While it’s not necessarily guaranteed that all original co-sponsors will stay on board once lobbying and public debate begin in earnest, that’s still a far cry from previous efforts that struggled to secure even a single Senate sponsor. 18 Senators also happen to be the exact number needed to ensure a simple majority vote in Colorado’s 35-member upper house, meaning that as things stand, it has the votes needed to clear the legislature.

Of course, Governor Jared Polis (D.) and his views on the matter remain a major wild card. Thus far, his office has again publicly deflected opportunities to provide his thoughts on the bill, much as he did when the two previous assault weapon bans were under active consideration. He has expressed skepticism of broad gun bans in the past, and he even voiced some tepid relief at the second assault weapon ban attempt having failed after the end of last year’s legislative session.
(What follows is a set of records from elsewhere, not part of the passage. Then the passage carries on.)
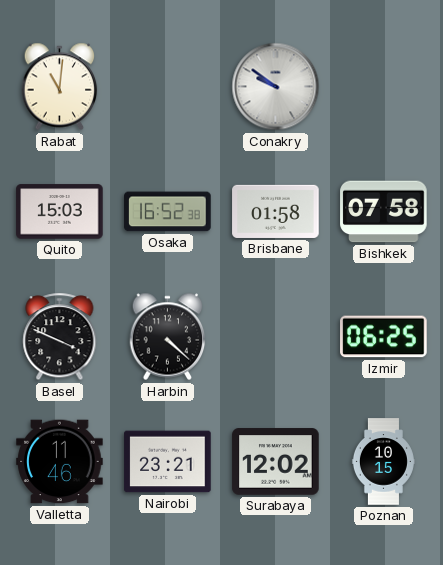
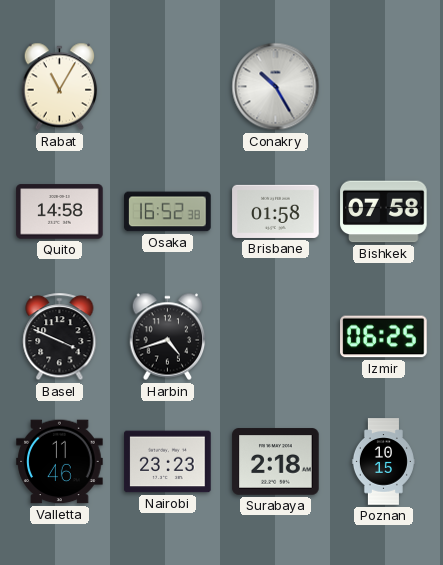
Rabat: 11:01 -> 11:05
Conakry: 9:51 -> 10:25
Quito: 15:03 -> 14:58
Harbin: 4:22 -> 4:42
Nairobi: 23:21 -> 23:23
Surabaya: 12:02 -> 2:18
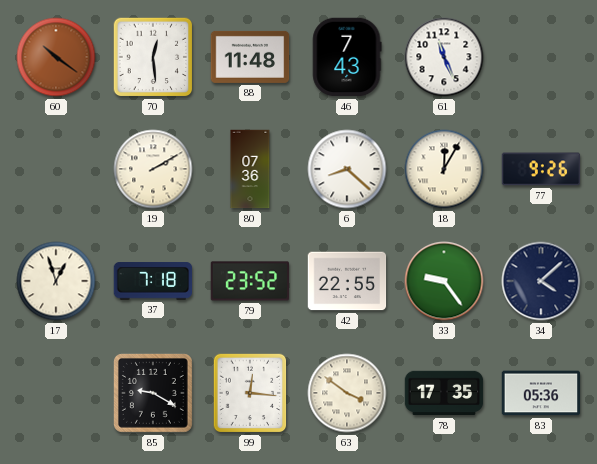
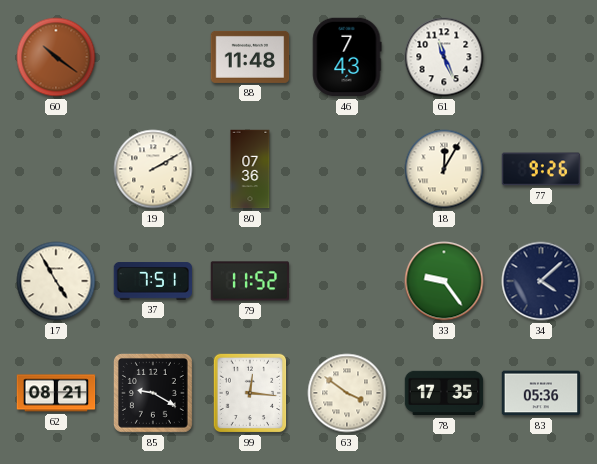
70: 12:29 -> none
6: 8:22 -> none
17: 12:57 -> 4:55
37: 7:18 -> 7:51
79: 23:52 -> 11:52
42: 22:55 -> none
62: none -> 08:21
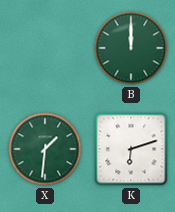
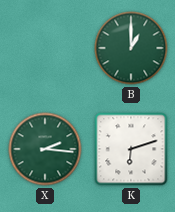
B: 12:00 -> 1:00
X: 1:31 -> 2:16
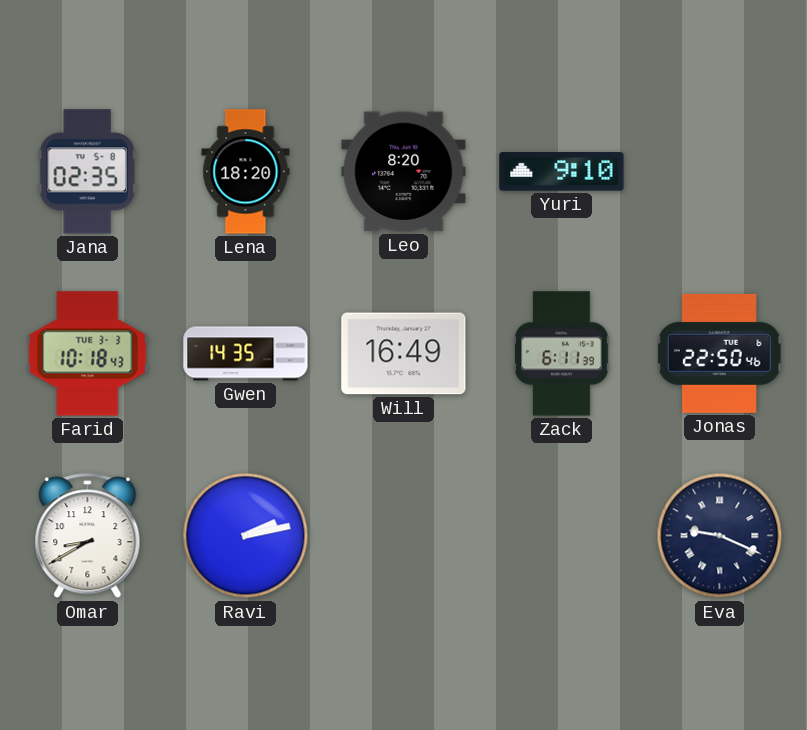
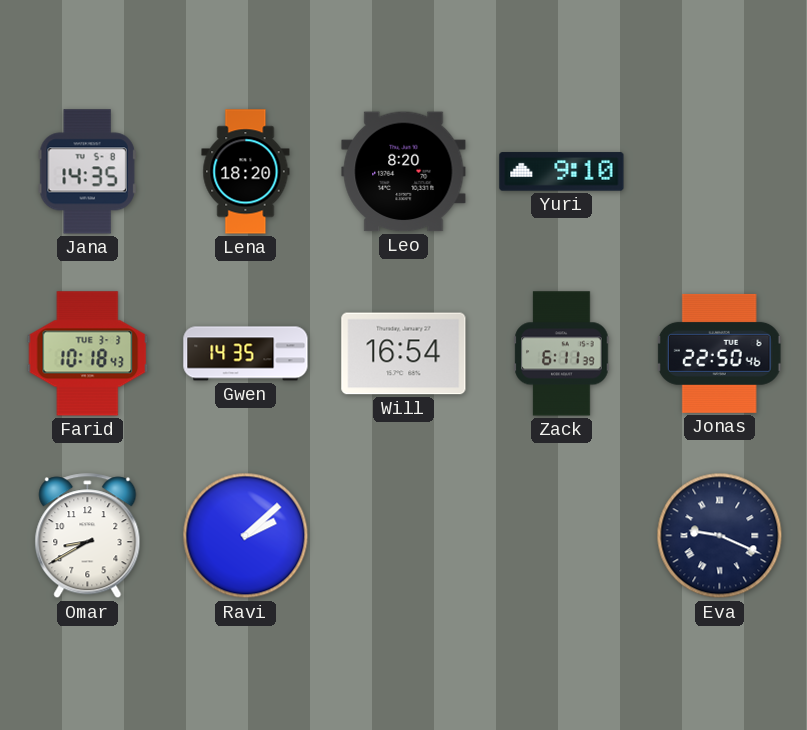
Jana: 02:35 -> 14:35
Will: 16:49 -> 16:54
Ravi: 2:13 -> 2:08
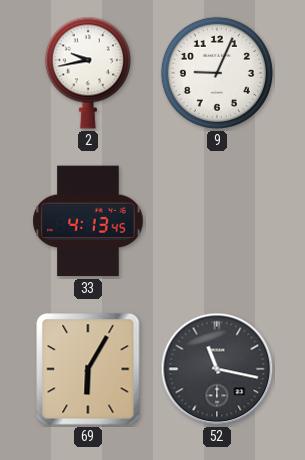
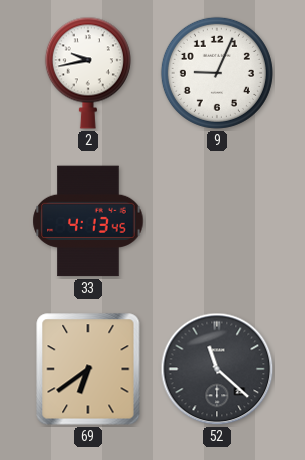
69: 6:05 -> 6:39
52: 11:17 -> 11:22
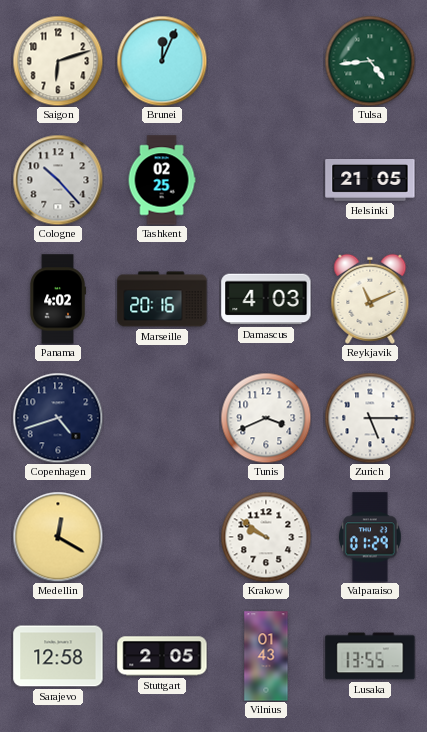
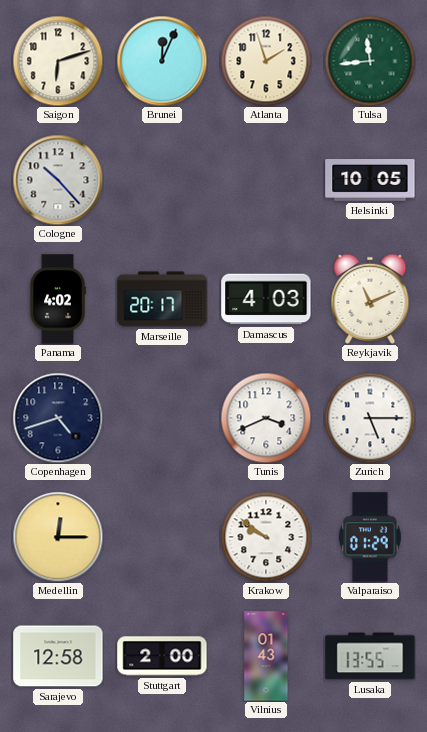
Atlanta: none -> 1:57
Tulsa: 4:44 -> 11:44
Tashkent: 02:25 -> none
Helsinki: 21:05 -> 10:05
Marseille: 20:16 -> 20:17
Medellin: 12:20 -> 12:15
Stuttgart: 2:05 -> 2:00
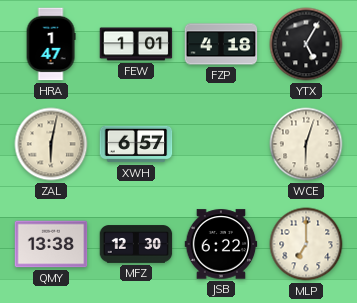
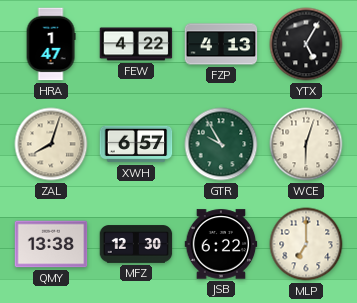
FEW: 1:01 -> 4:22
FZP: 4:18 -> 4:13
ZAL: 6:02 -> 8:03
GTR: none -> 9:55
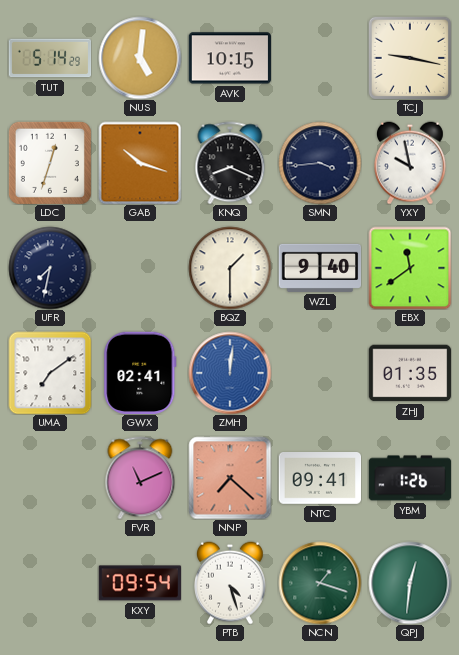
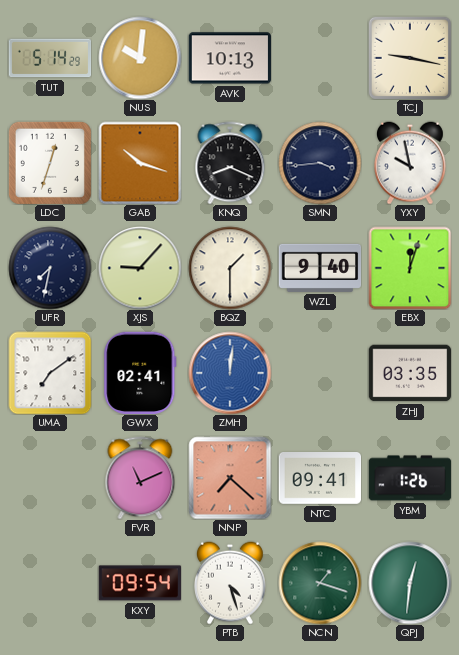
NUS: 5:01 -> 10:01
AVK: 10:15 -> 10:13
XJS: none -> 9:07
EBX: 11:39 -> 12:03
ZHJ: 01:35 -> 03:35
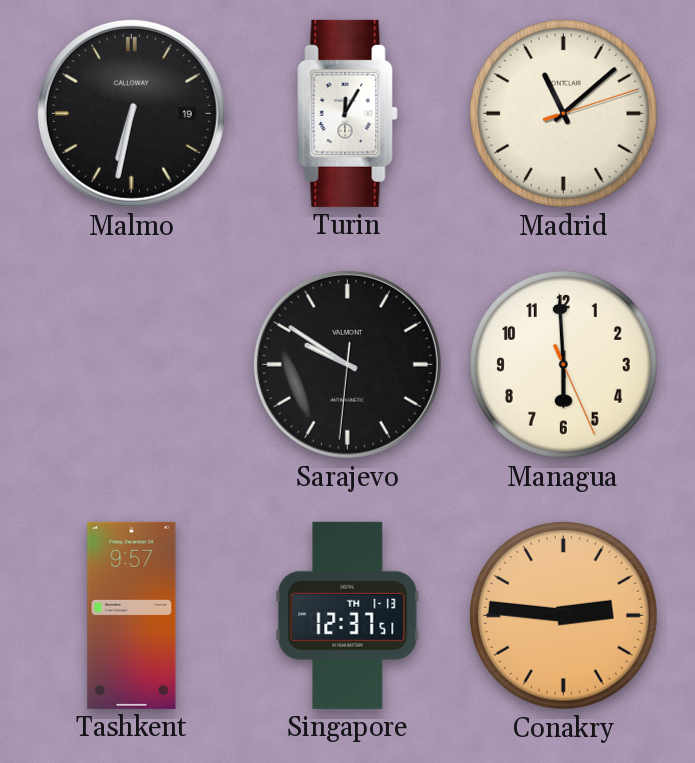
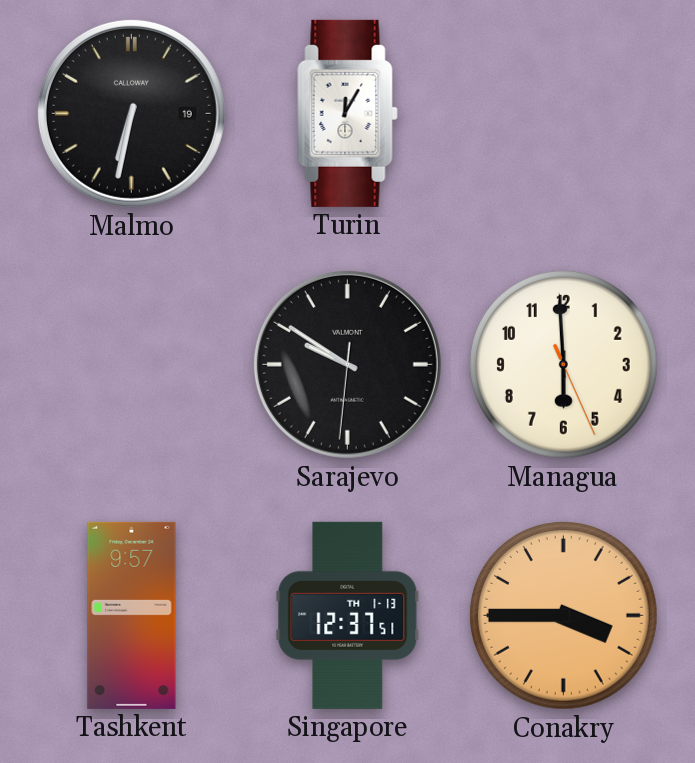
Madrid: 11:08 -> none
Conakry: 2:46 -> 3:45
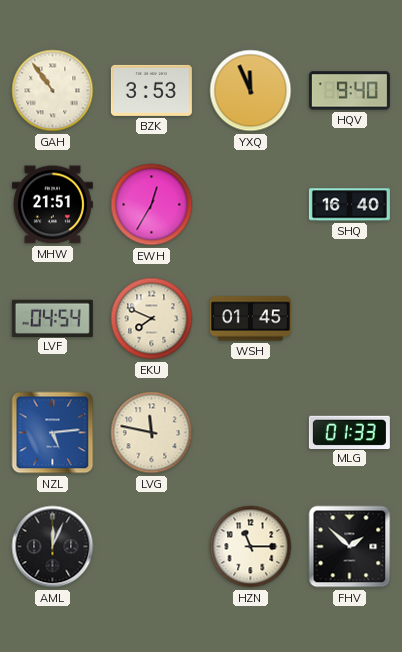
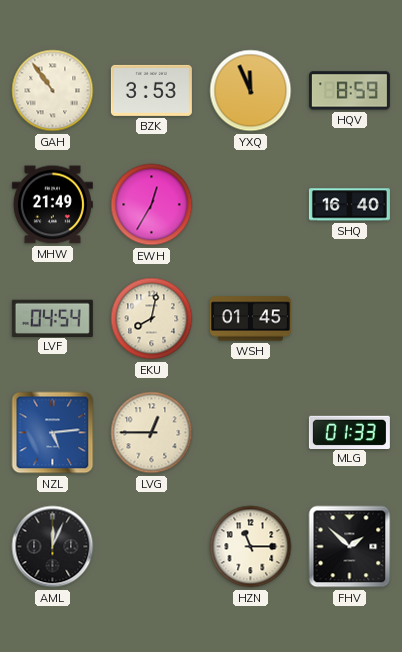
HQV: 9:40 -> 8:59
MHW: 21:51 -> 21:49
EKU: 7:49 -> 8:02
LVG: 11:47 -> 12:45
“I’ve always been skeptical about that kind of measure,” he told the Denver Gazette‘s editorial board at the time.

It’s hard to say whether or not his calculus has changed with a bill this year that imposes a more sweeping practical effect but has less PR baggage than a traditional ban. It’s also one thing to express skepticism of a bill that didn’t have majority support in the legislature, but it’s quite another to publicly buck your party with a veto. That factor should trouble any gun-rights advocates counting on the Governor to block its passage.

Ultimately, the biggest hurdle Colorado gun-control advocates face may exist outside the state. Though their effort to pass a sweeping gun ban has the highest odds of success to date, their potential triumph arrives at a time when the possibility of a Supreme Court AR case hangs overhead like the Sword of Damocles.

On Friday, the justices held a conference to discuss whether to take three separate cases regarding state-level bans on semi-automatic rifles and magazines. They could issue orders on the fate of those cases as soon as Monday. Snope v. Brown, one of those cases, represents gun-rights advocates’ best candidate yet for Supreme Court review of whether the Second Amendment protects the weapons Colorado lawmakers seek to ban.

A Snope cert grant and subsequent Supreme Court ruling striking down assault weapon bans would almost certainly scuttle SB 25-003’s attempt to accomplish the same goal by other means.